Methods Crystallization and solvent-drop grinding (SDG) FXT Q and ASP form I (ASP I) was crystallized from acetonitrile (ACN) as per the reported method.17 PCM form I (PCM I) was recrystallized from ethanol. Eutectic mixtures were generated using solvent drop grinding with ACN and bulk quantity was scaled-up to 20 g (for detail, see Supporting Information (SI), SM 1), for studying bulk deformation behavior.

Microscopic analysis Optical and hot-stage microscopy (HSM) Both eutectic systems were visualized for their crystal habit, size and crystalline nature.
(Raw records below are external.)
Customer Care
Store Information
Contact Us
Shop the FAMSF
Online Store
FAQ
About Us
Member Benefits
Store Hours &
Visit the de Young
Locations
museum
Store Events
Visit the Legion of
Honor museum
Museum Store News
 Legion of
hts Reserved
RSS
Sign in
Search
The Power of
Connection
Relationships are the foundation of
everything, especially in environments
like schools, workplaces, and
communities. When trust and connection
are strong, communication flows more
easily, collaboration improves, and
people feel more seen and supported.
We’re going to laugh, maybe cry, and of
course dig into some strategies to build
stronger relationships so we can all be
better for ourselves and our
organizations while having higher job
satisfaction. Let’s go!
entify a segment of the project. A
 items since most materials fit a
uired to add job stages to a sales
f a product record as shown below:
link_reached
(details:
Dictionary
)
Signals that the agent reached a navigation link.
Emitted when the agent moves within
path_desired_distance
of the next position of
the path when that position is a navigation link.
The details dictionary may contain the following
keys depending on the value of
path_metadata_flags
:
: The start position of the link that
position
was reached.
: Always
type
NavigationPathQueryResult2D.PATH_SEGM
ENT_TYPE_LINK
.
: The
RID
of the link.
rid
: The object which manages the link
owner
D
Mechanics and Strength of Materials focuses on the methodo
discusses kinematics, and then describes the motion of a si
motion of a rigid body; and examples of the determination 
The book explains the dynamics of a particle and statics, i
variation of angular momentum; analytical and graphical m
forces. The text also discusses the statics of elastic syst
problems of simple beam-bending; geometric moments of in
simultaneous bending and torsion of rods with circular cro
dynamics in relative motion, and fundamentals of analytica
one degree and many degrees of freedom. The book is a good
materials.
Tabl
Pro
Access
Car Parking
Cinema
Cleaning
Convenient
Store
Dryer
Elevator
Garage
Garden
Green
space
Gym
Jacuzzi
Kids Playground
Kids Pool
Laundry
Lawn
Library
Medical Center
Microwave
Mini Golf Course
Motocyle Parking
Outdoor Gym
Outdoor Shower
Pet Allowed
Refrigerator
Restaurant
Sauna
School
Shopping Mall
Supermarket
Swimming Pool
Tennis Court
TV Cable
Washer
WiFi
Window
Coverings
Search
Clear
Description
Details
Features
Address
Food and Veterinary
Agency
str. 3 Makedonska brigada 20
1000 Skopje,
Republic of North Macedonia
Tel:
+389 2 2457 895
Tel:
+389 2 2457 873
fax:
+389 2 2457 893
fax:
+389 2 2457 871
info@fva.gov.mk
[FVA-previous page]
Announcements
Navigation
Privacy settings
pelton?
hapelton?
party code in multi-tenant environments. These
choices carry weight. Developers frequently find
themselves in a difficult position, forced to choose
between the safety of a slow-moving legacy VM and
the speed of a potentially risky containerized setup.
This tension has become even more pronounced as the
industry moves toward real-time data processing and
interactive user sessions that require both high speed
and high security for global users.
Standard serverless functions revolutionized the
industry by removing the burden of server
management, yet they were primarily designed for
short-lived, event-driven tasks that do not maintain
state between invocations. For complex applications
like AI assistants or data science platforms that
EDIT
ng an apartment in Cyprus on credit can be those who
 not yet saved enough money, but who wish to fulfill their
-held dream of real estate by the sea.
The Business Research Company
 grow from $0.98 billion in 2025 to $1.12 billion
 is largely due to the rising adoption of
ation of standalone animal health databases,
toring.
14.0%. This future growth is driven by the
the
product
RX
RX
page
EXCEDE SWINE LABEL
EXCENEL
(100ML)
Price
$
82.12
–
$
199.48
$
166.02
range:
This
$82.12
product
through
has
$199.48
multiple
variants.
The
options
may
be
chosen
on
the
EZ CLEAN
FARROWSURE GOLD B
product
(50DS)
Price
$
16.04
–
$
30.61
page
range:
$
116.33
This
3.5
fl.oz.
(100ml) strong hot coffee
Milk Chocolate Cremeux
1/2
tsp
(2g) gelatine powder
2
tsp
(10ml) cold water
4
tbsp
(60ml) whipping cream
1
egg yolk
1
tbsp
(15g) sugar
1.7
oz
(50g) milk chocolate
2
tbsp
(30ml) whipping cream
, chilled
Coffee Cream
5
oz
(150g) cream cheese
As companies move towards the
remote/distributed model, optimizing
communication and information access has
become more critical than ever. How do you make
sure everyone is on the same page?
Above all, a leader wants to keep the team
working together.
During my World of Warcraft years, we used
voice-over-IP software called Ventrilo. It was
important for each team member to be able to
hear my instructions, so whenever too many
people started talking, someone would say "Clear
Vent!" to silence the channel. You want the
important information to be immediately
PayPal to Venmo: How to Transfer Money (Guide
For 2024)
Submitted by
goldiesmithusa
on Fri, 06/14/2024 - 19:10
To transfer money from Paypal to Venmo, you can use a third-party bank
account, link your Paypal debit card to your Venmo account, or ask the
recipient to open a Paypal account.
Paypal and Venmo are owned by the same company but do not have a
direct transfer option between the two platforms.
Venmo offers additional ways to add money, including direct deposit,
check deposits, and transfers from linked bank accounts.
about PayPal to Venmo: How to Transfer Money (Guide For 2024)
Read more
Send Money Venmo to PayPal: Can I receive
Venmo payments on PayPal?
Samples were mounted on glass slide with silicon oil for HSM. The resultant thermal events were captured by an optical and cross-polarized light microscope (DMLP microscope, Leica Microsystems, Wetzlar, Germany) equipped with camera (JVS color video) and analytical software (Lynksys32). Both samples were heated from 25.0 ± 2.0 to 250 °C, at a heating rate of 20 °C/min.

Particle size distribution (PSD) Similar particle size fraction of each form was obtained by using BSS sieve size 100 and 120#. D10, D50 and D90 of both eutectics were determined by optical microscope by measuring length along the longest axis, for at least 300 particles.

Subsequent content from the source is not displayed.